Worst Jokes Ever

Worst Jokes Ever

One man walks up to another and says, "Hey, did you hear about the kidnapping at Main Street?" The guy says, "No." The other guy says, "Oh, he woke up."

A week before Christmas my wife left me. She said I was too selfish and full of myself and she could not take it anymore.

On Christmas Eve, Santa asked me what I wanted for Christmas and I said, "All I want is the one I love more than anyone else in the world."

On Christmas morning I woke up in a box under my Christmas tree.

So in class, they were learning about where food comes from:

Teacher: So kids, where does bacon come from?

Student: PIGS!

Teacher: Correct. Where does mutton come from?

Student: SHEEP!

Teacher: And finally, here’s your homework.

Student: IK where that comes from!

A FAT COW! 😂😂

Q: What's the similarity between a dog and a bed?

A: I can jump on my bed. A: And I use a pillow on both of them.

Knock, knock. Who's there? Susan. Susan who?
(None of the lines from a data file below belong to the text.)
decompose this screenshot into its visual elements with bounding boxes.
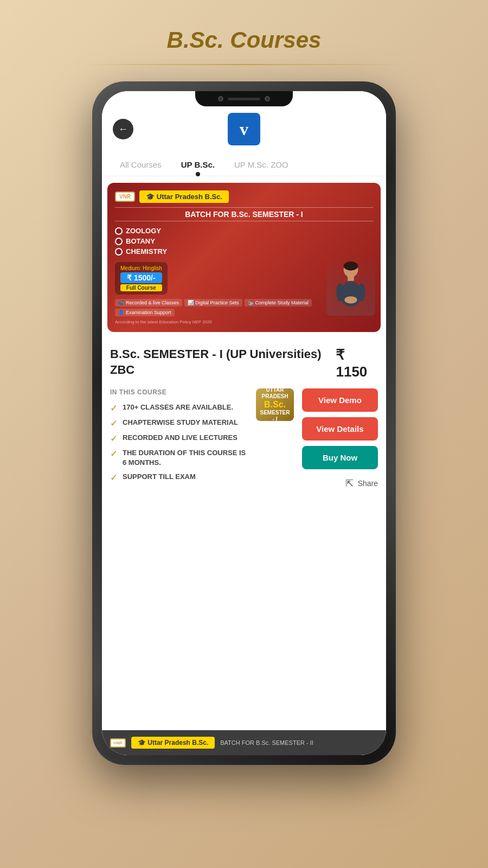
back-button[interactable]: ← xyxy=(113,119,133,139)
banner-body: ZOOLOGY BOTANY CHEMISTRY Me xyxy=(115,227,373,295)
feature-row-support: ✓ SUPPORT TILL EXAM xyxy=(110,472,251,483)
course-body: UTTAR PRADESH B.Sc. SEMESTER - I IN THIS… xyxy=(110,388,378,492)
notch-speaker xyxy=(228,98,260,100)
subject-dot-botany xyxy=(115,238,123,245)
check-icon-support: ✓ xyxy=(110,473,117,483)
feature-list: IN THIS COURSE ✓ 170+ CLASSES ARE AVAILA… xyxy=(110,388,251,483)
share-icon: ⇱ xyxy=(345,477,354,489)
full-course-badge: Full Course xyxy=(120,284,162,291)
buy-now-button[interactable]: Buy Now xyxy=(302,446,378,469)
feature-row-classes: ✓ 170+ CLASSES ARE AVAILABLE. xyxy=(110,403,251,413)
banner-price: ₹ 1500/- xyxy=(120,272,162,283)
banner-terms: According to the latest Education Policy… xyxy=(115,320,373,324)
vnr-logo: VNR xyxy=(115,192,135,202)
phone-frame: ← v All Courses UP B.Sc. UP M.Sc. ZOO VN… xyxy=(92,81,396,765)
bottom-title: 🎓 Uttar Pradesh B.Sc. xyxy=(131,737,215,749)
title-divider xyxy=(81,64,407,65)
course-features-col: UTTAR PRADESH B.Sc. SEMESTER - I IN THIS… xyxy=(110,388,294,492)
feature-row-lectures: ✓ RECORDED AND LIVE LECTURES xyxy=(110,433,251,444)
course-title: B.Sc. SEMESTER - I (UP Universities) ZBC xyxy=(110,347,336,378)
tab-up-msc-zoo[interactable]: UP M.Sc. ZOO xyxy=(224,154,298,176)
feature-text-support: SUPPORT TILL EXAM xyxy=(123,472,196,482)
feature-header: IN THIS COURSE xyxy=(110,388,251,396)
svg-rect-2 xyxy=(348,277,354,281)
course-header: B.Sc. SEMESTER - I (UP Universities) ZBC… xyxy=(110,347,378,380)
feature-digital: 📊 Digital Practice Sets xyxy=(184,299,242,307)
course-actions-col: View Demo View Details Buy Now ⇱ Share xyxy=(302,388,378,492)
check-icon-duration: ✓ xyxy=(110,449,117,459)
share-row[interactable]: ⇱ Share xyxy=(345,475,378,492)
tab-all-courses[interactable]: All Courses xyxy=(110,154,171,176)
instructor-image xyxy=(326,256,375,316)
check-icon-classes: ✓ xyxy=(110,403,117,413)
bottom-spacer xyxy=(102,500,386,544)
feature-text-classes: 170+ CLASSES ARE AVAILABLE. xyxy=(123,403,233,412)
share-label: Share xyxy=(358,479,378,488)
svg-point-5 xyxy=(358,283,365,301)
bsc-badge-main: B.Sc. xyxy=(264,400,286,410)
course-price: ₹ 1150 xyxy=(336,347,378,380)
tabs-bar: All Courses UP B.Sc. UP M.Sc. ZOO xyxy=(102,154,386,176)
banner-subtitle: BATCH FOR B.Sc. SEMESTER - I xyxy=(115,207,373,221)
notch-camera-right xyxy=(265,96,270,101)
course-banner: VNR 🎓 Uttar Pradesh B.Sc. BATCH FOR B.Sc… xyxy=(107,183,381,332)
svg-point-6 xyxy=(344,296,357,303)
check-icon-lectures: ✓ xyxy=(110,433,117,444)
subject-dot-chemistry xyxy=(115,248,123,256)
feature-row-duration: ✓ THE DURATION OF THIS COURSE IS 6 MONTH… xyxy=(110,448,251,468)
subject-chemistry: CHEMISTRY xyxy=(115,247,168,256)
feature-text-study: CHAPTERWISE STUDY MATERIAL xyxy=(123,418,238,427)
notch xyxy=(195,91,293,106)
medium-label: Medium: Hinglish xyxy=(120,265,162,271)
feature-study: 📚 Complete Study Material xyxy=(245,299,312,307)
banner-title: 🎓 Uttar Pradesh B.Sc. xyxy=(139,190,229,203)
view-details-button[interactable]: View Details xyxy=(302,417,378,441)
course-details: B.Sc. SEMESTER - I (UP Universities) ZBC… xyxy=(102,339,386,500)
subject-botany: BOTANY xyxy=(115,237,168,245)
price-box: Medium: Hinglish ₹ 1500/- Full Course xyxy=(115,262,168,295)
subject-dot-zoology xyxy=(115,227,123,235)
tab-up-bsc[interactable]: UP B.Sc. xyxy=(171,154,224,176)
svg-point-1 xyxy=(344,261,358,271)
app-content: ← v All Courses UP B.Sc. UP M.Sc. ZOO VN… xyxy=(102,91,386,755)
bottom-vnr-logo: VNR xyxy=(110,738,126,748)
feature-text-lectures: RECORDED AND LIVE LECTURES xyxy=(123,433,237,443)
bottom-vnr: VNR xyxy=(110,738,126,748)
subject-zoology: ZOOLOGY xyxy=(115,227,168,235)
view-demo-button[interactable]: View Demo xyxy=(302,388,378,412)
svg-point-4 xyxy=(336,283,343,301)
banner-top: VNR 🎓 Uttar Pradesh B.Sc. xyxy=(115,190,373,203)
bottom-subtitle: BATCH FOR B.Sc. SEMESTER - II xyxy=(220,739,313,746)
notch-camera xyxy=(218,96,223,101)
phone-screen: ← v All Courses UP B.Sc. UP M.Sc. ZOO VN… xyxy=(102,91,386,755)
bsc-badge-top: UTTAR PRADESH xyxy=(259,387,291,400)
scroll-content: VNR 🎓 Uttar Pradesh B.Sc. BATCH FOR B.Sc… xyxy=(102,176,386,755)
check-icon-study: ✓ xyxy=(110,418,117,429)
feature-exam: 👤 Examination Support xyxy=(115,309,175,316)
feature-text-duration: THE DURATION OF THIS COURSE IS 6 MONTHS. xyxy=(123,448,251,468)
feature-row-study: ✓ CHAPTERWISE STUDY MATERIAL xyxy=(110,418,251,429)
page-title: B.Sc. Courses xyxy=(167,27,322,53)
bsc-badge-sub: SEMESTER - I xyxy=(259,410,291,423)
app-logo: v xyxy=(228,113,260,145)
bsc-badge: UTTAR PRADESH B.Sc. SEMESTER - I xyxy=(256,388,294,421)
bottom-banner: VNR 🎓 Uttar Pradesh B.Sc. BATCH FOR B.Sc… xyxy=(102,730,386,755)
feature-recorded: 📹 Recorded & live Classes xyxy=(115,299,182,307)
banner-subjects: ZOOLOGY BOTANY CHEMISTRY Me xyxy=(115,227,168,295)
Season your chicken, it's too plain!

One day, a child walks along and asks, "Mother, why am I called Butterfly?"

The mother replies, "A butterfly landed on you as a baby."

A minute later, another child comes along and says, "Mother, why am I called Feather?"

The mother then replied, "Because a feather fell on your head when you were born."

Then Brick comes along and says, "Ahahhsdjsjskxs."